Chapter 5: Emily’s Return
Derek’s eyes fill with tears. He swallows hard, voice trembling.
"R-really?"
His whole body shakes—a tangle of fear, hope, and disbelief.
I hold up a hand, stopping him. "So here’s what we do: we figure out which of these eight isn’t supposed to exist. That’s the key."
"But first, I need you to answer a question, Mr. Mason."
Derek gets a grip on himself, nodding, deadly serious. "Ask anything. I swear, everything I’ve said is true. No secrets."
I study the hallway, the geometry of doors and angles.
"These people aren’t close, but they’re all here because of your wife, Emily Johnson. So—where is Emily Johnson?"
The silence stretches, thick as syrup.
Finally Derek speaks, voice hesitant. "Ms.
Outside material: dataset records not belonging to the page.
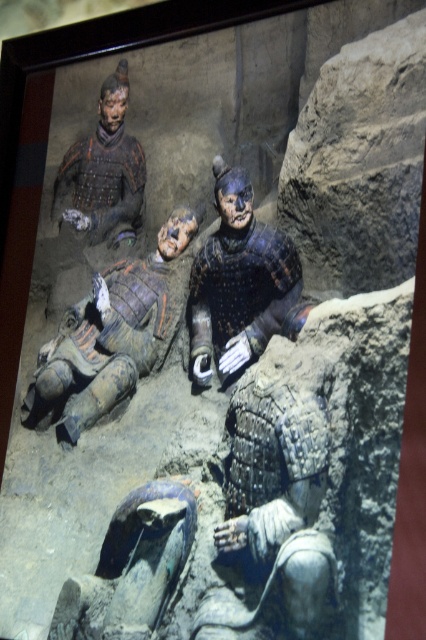 Who is positioned more to the right, shiny black armor at center or shiny metallic armor at upper left?

Positioned to the right is shiny black armor at center.

This screenshot has width=426, height=640. Identify the location of shiny black armor at center. (238, 282).

The image size is (426, 640). Describe the element at coordinates (109, 336) in the screenshot. I see `matte painted figure at center` at that location.

Does matte painted figure at center have a larger size compared to shiny black armor at center?

Yes, matte painted figure at center is bigger than shiny black armor at center.

Does point (109, 314) come closer to viewer compared to point (236, 356)?

No, (109, 314) is behind (236, 356).

Identify the location of matte painted figure at center. This screenshot has height=640, width=426. (109, 336).

Between matte painted figure at center and shiny metallic armor at upper left, which one has less height?

Standing shorter between the two is shiny metallic armor at upper left.

Does matte painted figure at center appear on the right side of shiny metallic armor at upper left?

Yes, matte painted figure at center is to the right of shiny metallic armor at upper left.

Between point (52, 365) and point (65, 177), which one is positioned behind?

Positioned behind is point (65, 177).

Locate an element on the screen. The image size is (426, 640). matte painted figure at center is located at coordinates (109, 336). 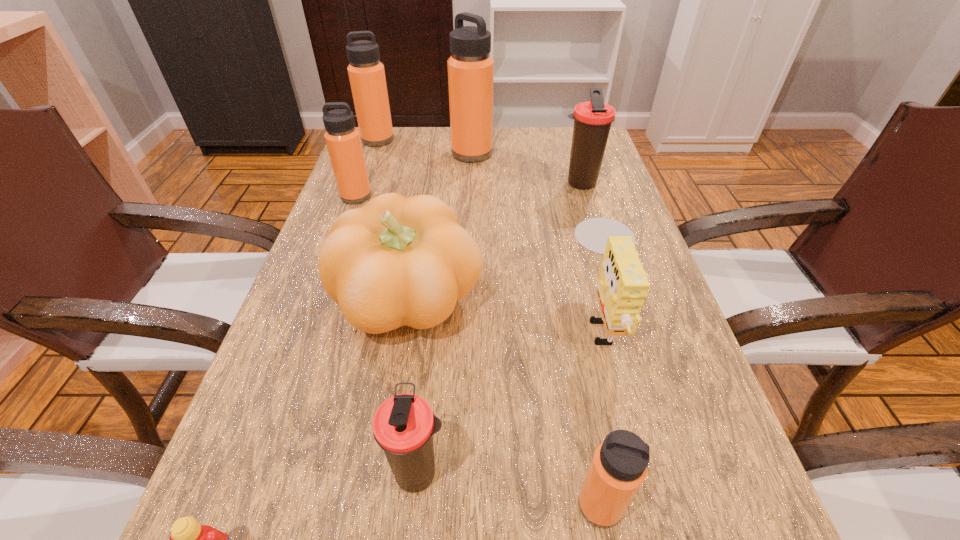 Identify the location of orange thermos bottle identified as the second closest to the second tallest object. (343, 140).

The width and height of the screenshot is (960, 540). What are the coordinates of `orange thermos bottle that can be found as the closest to the sponge` in the screenshot? It's located at (618, 468).

Where is `vacant region that satisfies the following two spatial constraints: 1. on the back side of the biggest orange thermos bottle; 2. on the right side of the pumpkin`? vacant region that satisfies the following two spatial constraints: 1. on the back side of the biggest orange thermos bottle; 2. on the right side of the pumpkin is located at coordinates (433, 153).

The width and height of the screenshot is (960, 540). I want to click on free space in the image that satisfies the following two spatial constraints: 1. on the back side of the tallest thermos bottle; 2. on the right side of the smaller brown thermos bottle, so click(x=450, y=153).

Image resolution: width=960 pixels, height=540 pixels. I want to click on blank area in the image that satisfies the following two spatial constraints: 1. on the back side of the second nearest orange thermos bottle; 2. on the right side of the right brown thermos bottle, so click(x=360, y=184). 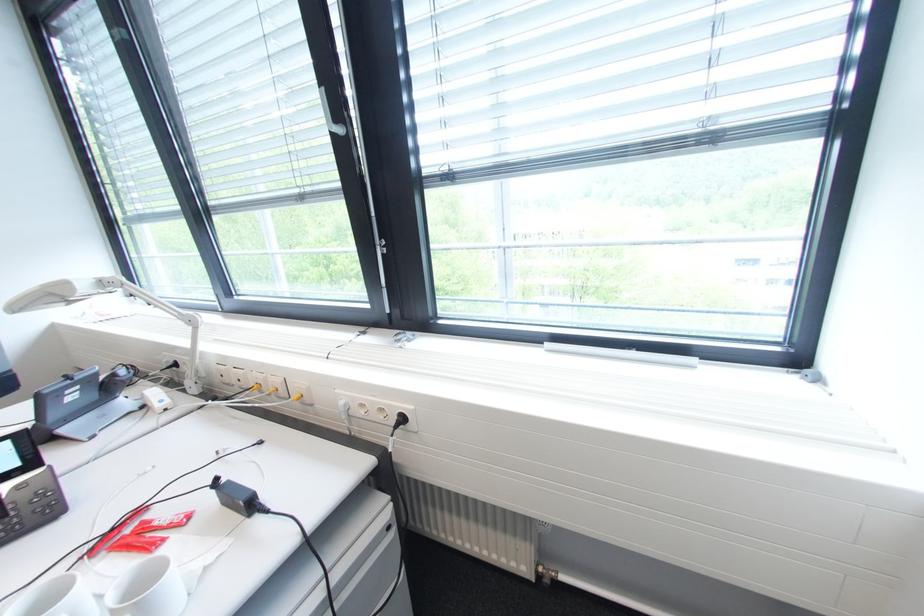 Identify the location of white lamp arm. (173, 329). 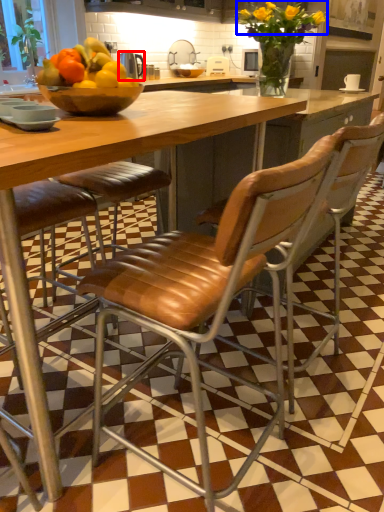 Question: Which point is further to the camera, appliance (highlighted by a red box) or flower (highlighted by a blue box)?

Choices:
 (A) appliance
 (B) flower

Answer: (B) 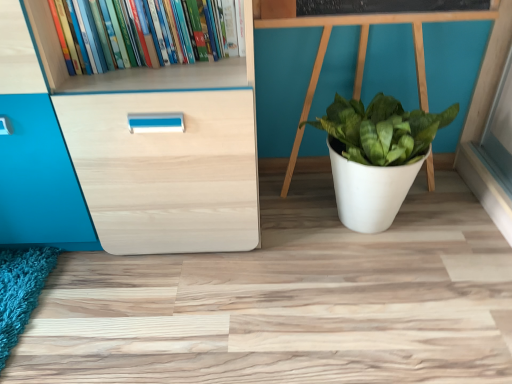 Question: Does hardcover books at upper left have a larger size compared to white matte pot at center?

Choices:
 (A) no
 (B) yes

Answer: (A)

Question: From a real-world perspective, is hardcover books at upper left positioned under white matte pot at center based on gravity?

Choices:
 (A) no
 (B) yes

Answer: (A)

Question: Is hardcover books at upper left oriented away from white matte pot at center?

Choices:
 (A) no
 (B) yes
Harper, you don’t know?"
I blink. "How would I know?"
He hesitates, then says, "I figured you’d sense the owner when you walked in."
Something clicks in my mind. My heart thuds. I blurt out, "Emily Johnson—the writer who made millions before she was twenty? Didn’t she—"
I catch myself, suddenly awkward. "Sorry."
Derek’s voice drops, heavy with grief. "Emily died three years ago."
An hour later, I sit in the first-floor study. Rain taps against the windows, and the room smells of fresh-ground coffee. Derek sits across from me, hands wrapped around his mug, staring into the middle distance.
"Everyone talks about the real and fake daughter, but both her birth and adoptive parents were poor. Emily started writing at sixteen, was famous by twenty. At twenty-one, her birth parents found her—said she’d been switched at birth. She longed for family, so she bought this place, let both sets of parents and her switched sister move in."
"I met her at a charity drive. She hid who she was at first. We fell in love like regular people. I’ve never met anyone so empathetic. She’d cry over stories on the news, lose sleep over other people’s problems."
"My sister Nora and I were orphans, scraping by on scholarships. Emily helped us get through college—never let us feel like charity cases."
"She did charity work in the Appalachians, met Taylor Young—just a kid with talent but no options. She brought him here, mentored him, gave him a shot at a real life."
He falls silent, eyes rimmed red. I sit, letting the weight of his grief fill the room, letting it settle into my bones.
Thunder cracks outside, rattling the windowpanes. After a long pause, Derek whispers, "She was so good, maybe even Heaven wanted her back. Three years ago, on her twenty-ninth birthday, she died of a rare disease."
"I miss her. So much. Sometimes this whole bedroom thing—sometimes I almost wish it meant she’d come back. Even as a ghost, a spirit—just to see her again, I’d do anything."
For a second, I wonder what it’s like to have this many people under one roof, even if they all look ready to bolt. There’s a sharp ache in my chest—envy, longing, maybe both.
Lightning splits the sky, rain hammering the glass. I turn back to Derek, who’s clutching his head, lost in pain.
"Mr. Mason, have you considered that if Emily did come back this way, it could only mean one thing?"
He looks up, confusion cutting through his tears. "What?"
I say it slow, each word heavy as stone:
"It means she’s got a grievance—a pain so deep she’d risk her soul to return and settle the score."
Derek stares, heart in his eyes.
I exhale, the air sharp with ozone and rain.
"And now, she’s already here."
Lightning flashes again, and for just a heartbeat, I swear I see a shadow flicker across the hallway mirror—one face too many, watching us both.